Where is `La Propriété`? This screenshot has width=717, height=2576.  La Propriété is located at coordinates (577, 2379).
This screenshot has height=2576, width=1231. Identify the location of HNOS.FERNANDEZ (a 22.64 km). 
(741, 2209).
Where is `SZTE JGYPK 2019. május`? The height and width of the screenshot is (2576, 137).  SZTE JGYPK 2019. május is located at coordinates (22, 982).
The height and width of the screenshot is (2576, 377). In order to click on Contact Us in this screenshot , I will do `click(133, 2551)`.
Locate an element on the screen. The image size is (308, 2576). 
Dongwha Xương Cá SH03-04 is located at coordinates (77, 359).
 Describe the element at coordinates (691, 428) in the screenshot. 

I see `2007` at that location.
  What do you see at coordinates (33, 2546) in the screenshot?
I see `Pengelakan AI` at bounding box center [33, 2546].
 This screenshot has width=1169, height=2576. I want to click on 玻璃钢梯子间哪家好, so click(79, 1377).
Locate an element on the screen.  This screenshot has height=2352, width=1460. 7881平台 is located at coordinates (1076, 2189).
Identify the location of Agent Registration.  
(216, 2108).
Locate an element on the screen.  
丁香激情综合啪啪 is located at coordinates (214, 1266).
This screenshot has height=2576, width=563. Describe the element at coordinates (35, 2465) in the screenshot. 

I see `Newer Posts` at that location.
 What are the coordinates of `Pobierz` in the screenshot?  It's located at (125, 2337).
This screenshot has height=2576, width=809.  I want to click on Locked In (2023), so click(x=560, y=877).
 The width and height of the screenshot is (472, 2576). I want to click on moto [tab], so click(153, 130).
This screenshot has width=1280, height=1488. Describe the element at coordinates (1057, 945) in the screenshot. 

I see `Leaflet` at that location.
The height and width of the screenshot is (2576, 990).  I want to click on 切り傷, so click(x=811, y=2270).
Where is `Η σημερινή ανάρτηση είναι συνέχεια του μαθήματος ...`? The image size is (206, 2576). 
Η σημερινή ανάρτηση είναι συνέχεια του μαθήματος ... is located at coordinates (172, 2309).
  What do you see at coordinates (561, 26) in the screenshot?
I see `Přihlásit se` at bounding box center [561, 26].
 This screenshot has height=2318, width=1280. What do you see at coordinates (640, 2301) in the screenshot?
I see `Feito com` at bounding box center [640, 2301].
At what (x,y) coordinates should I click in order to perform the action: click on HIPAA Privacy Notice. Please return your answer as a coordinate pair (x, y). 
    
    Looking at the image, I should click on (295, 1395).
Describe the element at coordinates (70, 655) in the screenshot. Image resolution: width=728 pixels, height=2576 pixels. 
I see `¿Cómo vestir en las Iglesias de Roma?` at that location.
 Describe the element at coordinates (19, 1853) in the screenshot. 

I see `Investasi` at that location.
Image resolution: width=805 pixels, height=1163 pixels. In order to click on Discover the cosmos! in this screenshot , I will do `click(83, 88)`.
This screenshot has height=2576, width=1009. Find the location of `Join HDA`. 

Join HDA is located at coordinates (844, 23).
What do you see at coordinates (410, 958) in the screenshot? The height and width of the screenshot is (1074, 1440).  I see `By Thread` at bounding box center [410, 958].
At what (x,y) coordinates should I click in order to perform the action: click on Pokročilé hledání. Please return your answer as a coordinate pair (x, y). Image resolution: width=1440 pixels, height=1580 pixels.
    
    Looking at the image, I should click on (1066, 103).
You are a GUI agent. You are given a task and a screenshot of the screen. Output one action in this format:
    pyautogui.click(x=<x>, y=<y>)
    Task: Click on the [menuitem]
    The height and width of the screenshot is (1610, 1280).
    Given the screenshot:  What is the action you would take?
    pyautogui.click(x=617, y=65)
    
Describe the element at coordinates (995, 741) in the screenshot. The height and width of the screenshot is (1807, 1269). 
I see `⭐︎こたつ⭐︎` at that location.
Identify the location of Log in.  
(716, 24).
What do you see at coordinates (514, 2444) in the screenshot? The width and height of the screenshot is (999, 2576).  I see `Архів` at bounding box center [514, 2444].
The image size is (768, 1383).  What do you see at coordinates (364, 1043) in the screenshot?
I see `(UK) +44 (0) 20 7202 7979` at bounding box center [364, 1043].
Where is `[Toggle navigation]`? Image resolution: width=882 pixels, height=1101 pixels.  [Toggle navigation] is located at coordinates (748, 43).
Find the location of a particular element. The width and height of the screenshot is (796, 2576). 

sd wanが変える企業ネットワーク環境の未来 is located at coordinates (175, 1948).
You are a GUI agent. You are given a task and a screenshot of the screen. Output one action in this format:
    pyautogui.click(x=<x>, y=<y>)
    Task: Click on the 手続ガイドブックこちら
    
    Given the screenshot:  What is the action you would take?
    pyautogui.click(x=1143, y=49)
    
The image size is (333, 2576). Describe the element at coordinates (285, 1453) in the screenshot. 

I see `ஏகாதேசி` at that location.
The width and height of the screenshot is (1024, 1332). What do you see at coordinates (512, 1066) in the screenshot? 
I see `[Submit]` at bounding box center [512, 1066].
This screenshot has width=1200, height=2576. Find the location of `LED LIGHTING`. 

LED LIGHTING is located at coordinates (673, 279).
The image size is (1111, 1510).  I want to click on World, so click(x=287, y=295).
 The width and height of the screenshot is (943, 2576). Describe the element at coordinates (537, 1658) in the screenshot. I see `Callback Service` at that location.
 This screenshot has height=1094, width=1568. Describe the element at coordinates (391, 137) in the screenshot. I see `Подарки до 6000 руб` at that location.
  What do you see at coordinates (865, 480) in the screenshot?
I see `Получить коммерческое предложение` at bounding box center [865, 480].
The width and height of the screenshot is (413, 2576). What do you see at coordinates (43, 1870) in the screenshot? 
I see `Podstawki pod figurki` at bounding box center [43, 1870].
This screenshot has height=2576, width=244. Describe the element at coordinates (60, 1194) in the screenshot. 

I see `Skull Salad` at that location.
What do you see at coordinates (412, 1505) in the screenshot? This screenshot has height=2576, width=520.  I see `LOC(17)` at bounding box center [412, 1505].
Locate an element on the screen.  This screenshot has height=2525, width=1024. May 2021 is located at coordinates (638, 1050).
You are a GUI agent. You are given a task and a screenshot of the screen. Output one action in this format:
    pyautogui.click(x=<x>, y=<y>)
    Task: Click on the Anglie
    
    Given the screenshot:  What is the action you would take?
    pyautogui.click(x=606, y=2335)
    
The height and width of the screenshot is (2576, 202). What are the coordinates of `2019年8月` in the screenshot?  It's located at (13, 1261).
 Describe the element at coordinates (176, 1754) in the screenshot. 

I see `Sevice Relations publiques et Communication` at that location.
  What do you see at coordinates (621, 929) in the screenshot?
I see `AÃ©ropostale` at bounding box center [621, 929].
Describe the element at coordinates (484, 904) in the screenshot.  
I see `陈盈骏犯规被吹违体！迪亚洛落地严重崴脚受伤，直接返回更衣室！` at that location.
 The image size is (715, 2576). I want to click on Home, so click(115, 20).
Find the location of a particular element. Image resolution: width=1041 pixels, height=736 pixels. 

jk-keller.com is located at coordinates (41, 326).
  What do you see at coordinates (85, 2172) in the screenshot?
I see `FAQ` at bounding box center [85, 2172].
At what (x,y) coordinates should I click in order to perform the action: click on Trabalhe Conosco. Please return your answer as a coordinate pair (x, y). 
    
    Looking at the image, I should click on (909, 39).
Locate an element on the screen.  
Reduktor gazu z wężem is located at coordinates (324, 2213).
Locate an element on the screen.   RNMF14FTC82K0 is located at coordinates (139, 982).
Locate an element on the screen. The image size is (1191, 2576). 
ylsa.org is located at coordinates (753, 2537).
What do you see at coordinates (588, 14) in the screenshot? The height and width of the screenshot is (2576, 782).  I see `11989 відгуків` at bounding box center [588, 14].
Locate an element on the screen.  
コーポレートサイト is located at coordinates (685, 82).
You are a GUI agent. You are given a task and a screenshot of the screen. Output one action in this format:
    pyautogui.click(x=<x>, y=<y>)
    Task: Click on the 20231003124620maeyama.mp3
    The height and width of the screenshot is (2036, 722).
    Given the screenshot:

┄┄┄┄┄┄

§ **PROBLEM STATEMENT**: Return every line of the listing that has the word "will" in it.

§ **SOLUTION**:
The height and width of the screenshot is (2576, 377). In order to click on Contact Us in this screenshot , I will do `click(133, 2551)`.
Image resolution: width=805 pixels, height=1163 pixels. In order to click on Discover the cosmos! in this screenshot , I will do `click(83, 88)`.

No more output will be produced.